Mistakes made and lessons learned with Kubernetes and GitOps

Written by Luke Channings on May 10, 2020

The promise of Kubernetes is to manage your computing workloads in such a way that you don't need to care about which physical server any particular piece is running on.

The promise of GitOps is to define those workloads in a version-controlled, and possibly centralised repository. A slight error in that nginx.conf is much more likely to be noticed in a git repo than sitting in available-sites on some server, out of sight.

With this ideal in mind, I jumped into migrating my home services from disparate Docker Compose services. Here are some of the mistakes I made along the way, and problems that bit me.

I'm writing this article to hopefully spare you some pain and frustration, and perhaps give some insight into the problems you will face.

Rule of thumb: Only change one thing at a time

It can be tempting when you're trying to get a complex system up and running to make lots of changes across many components, but if something breaks you won't know what caused the problem.

There are sometimes multiple things that could be the cause of an issue, and if you can't be sure what changed since the problem was noticed you're going to spend a long time debugging.

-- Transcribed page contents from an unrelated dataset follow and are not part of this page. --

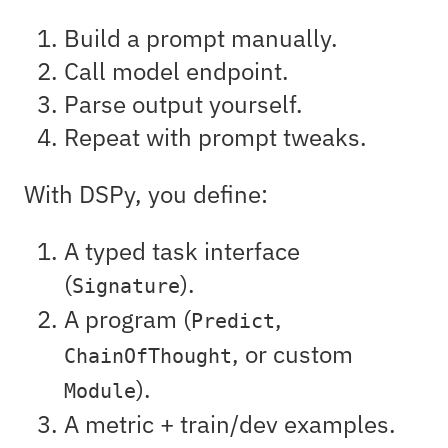
Build a prompt manually.
Call model endpoint.
Parse output yourself.
Repeat with prompt tweaks.
With DSPy, you define:
A typed task interface
(
).
Signature
A program (
,
Predict
, or custom
ChainOfThought
).
Module
A metric + train/dev examples.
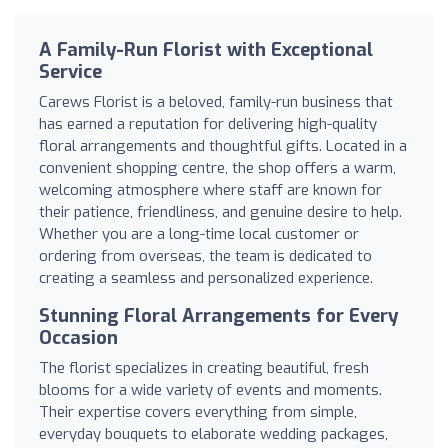
A Family-Run Florist with Exceptional
Service
Carews Florist is a beloved, family-run business that
has earned a reputation for delivering high-quality
floral arrangements and thoughtful gifts. Located in a
convenient shopping centre, the shop offers a warm,
welcoming atmosphere where staff are known for
their patience, friendliness, and genuine desire to help.
Whether you are a long-time local customer or
ordering from overseas, the team is dedicated to
creating a seamless and personalized experience.
Stunning Floral Arrangements for Every
Occasion
The florist specializes in creating beautiful, fresh
blooms for a wide variety of events and moments.
Their expertise covers everything from simple,
everyday bouquets to elaborate wedding packages,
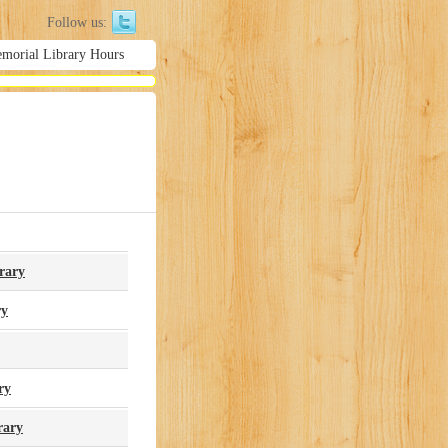
Follow us:
emorial Library Hours
rary
ry
ry
rary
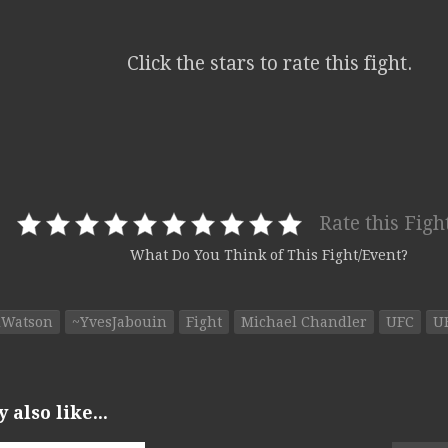
Click the stars to rate this fight.
Rate this Figh
What Do You Think of This Fight/Event?
lWatson
~YvesJabouin
Fight
Michael Chandler
UFC
U
also like...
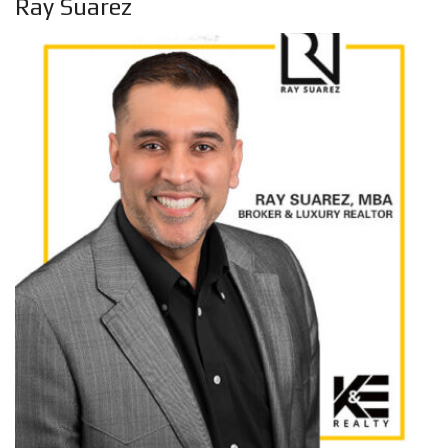
Ray Suarez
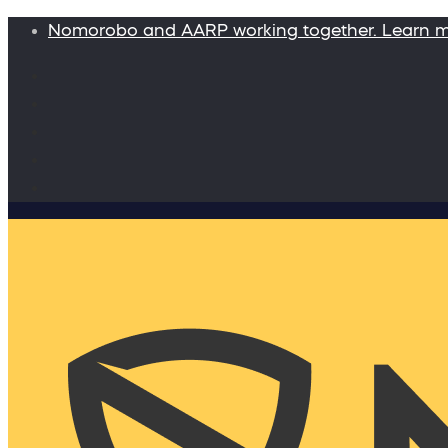
Nomorobo and AARP working together. Learn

Small, incremental changes. Write, release, test, repeat.

Keep an eye on versions

If you're using GitOps and need to manually specify versions of chart dependencies, make sure the version is what you think it is, and get the latest version with: helm show chart repo/chart-name | grep version. I also have a script to do this.

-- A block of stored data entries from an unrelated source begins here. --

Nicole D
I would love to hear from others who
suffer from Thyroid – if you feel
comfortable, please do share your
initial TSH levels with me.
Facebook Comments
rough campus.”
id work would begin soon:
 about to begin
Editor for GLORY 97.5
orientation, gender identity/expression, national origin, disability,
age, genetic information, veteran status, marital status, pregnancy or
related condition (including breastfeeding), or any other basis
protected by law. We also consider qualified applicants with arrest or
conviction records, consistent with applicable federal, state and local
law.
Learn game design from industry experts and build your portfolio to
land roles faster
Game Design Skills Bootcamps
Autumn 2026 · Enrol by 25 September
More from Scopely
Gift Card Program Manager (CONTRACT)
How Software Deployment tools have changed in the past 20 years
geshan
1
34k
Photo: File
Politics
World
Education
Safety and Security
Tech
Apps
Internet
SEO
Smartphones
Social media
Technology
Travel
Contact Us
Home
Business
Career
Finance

I have had this problem multiple times. I'd scratch my head for an hour when cross-referencing a helm chart's source with my values.yaml wondering why this thing that definitely should work wasn't working. It turns out the chart was out of date.

Before going into a deep debugging session, check the basics. Is the chart definitely the version you think it is?

`echo`, `base64`, and the newline character

Update: I have been made aware of stringData, which allows the creation of secrets using plain-text, which would avoid this issue entirely. Check out the documentation.

Secrets in Kubernetes must be encoded as base64, this is so that people looking over your shoulder don't get a peak at your password.

The problem: If you're using Terminal to generate your base64 value, you might, for example echo 'MY SUPER SECRET PASSWORD' | base64 | pbcopy. This looks ok on the face of it, it'll output a reasonable looking base64 string.

Because you can't decode base64 in your head, you might not notice though is the difference between U0VDUkVUIFBBU1NXT1JECg== and U0VDUkVUIFBBU1NXT1JE.

The difference is that echo adds a trailing newline character by default. This can cause havoc, because most software -- especially when comparing credentials -- will compare the exact value. It's not going to trim that newline for you, and so your password doesn't match.

You might even know this (like I did), and still make this mistake. Use echo -n to avoid printing the newline and you won't kick yourself. Or better yet, if you have an editor with a built-in "encode base64" and "decode base64" command, use that instead. This VS Code extension adds those commands.

PVCs and PVs

I have had many issues with PVCs not binding to the correct PV, or not binding because of a mismatch.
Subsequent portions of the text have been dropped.